Unfair Voting at Amazon

Amazon's proxy engages in Formula Swapping – it uses a favorable vote-counting formula for management's board election, but a more repressive formula to count shareholder proposals.  This inconsistent treatment disproportionately benefits management while depressing the tally on shareholder items.  This puts stockholders at risk, and reflects the faulty logic that a Company can divine voter intent.

Amazon’s unfair method of counting votes on shareholder items is the target of a simple majority voting proposal filed by Investor Voice on behalf of an investor client of Newground Social Investment.

  “In its board election Amazon uses a fair – FOR vs. AGAINST – simple-majority standard.
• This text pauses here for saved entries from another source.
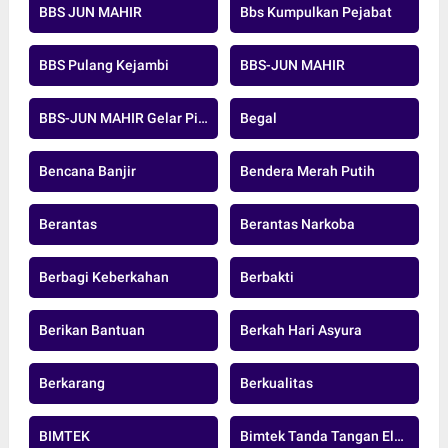
BBS JUN MAHIR
Bbs Kumpulkan Pejabat
BBS Pulang Kejambi
BBS-JUN MAHIR
BBS-JUN MAHIR Gelar Pidato Pertama
Begal
Bencana Banjir
Bendera Merah Putih
Berantas
Berantas Narkoba
Berbagi Keberkahan
Berbakti
Berikan Bantuan
Berkah Hari Asyura
Berkarang
Berkualitas
BIMTEK
Bimtek Tanda Tangan Elektronik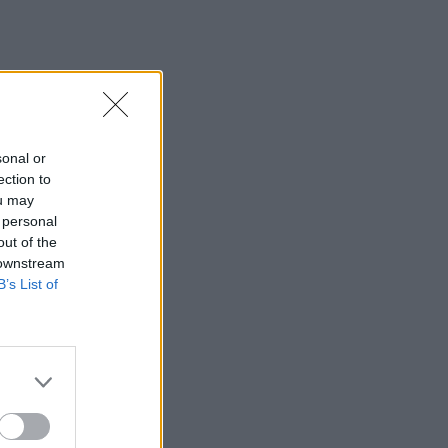
sonal or
ection to
ou may
 personal
out of the
 downstream
nek címeznek.
B’s List of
But when tallying votes on shareholder proposals, Amazon counts abstentions as if they were votes against”, reports Investor Voice CEO Bruce Herbert.  This means that a shareholder proposal can receive more votes FOR than AGAINST, yet still be deemed to “fail”.   

Herbert continued: "The company’s 'Formula Swapping' depresses the level of support for every issue of concern to shareowners, making it difficult for investors to get the Board’s attention.  It’s past time for Amazon to fix this bug in its legal operating system by adopting a simple majority standard for all items brought by shareholders."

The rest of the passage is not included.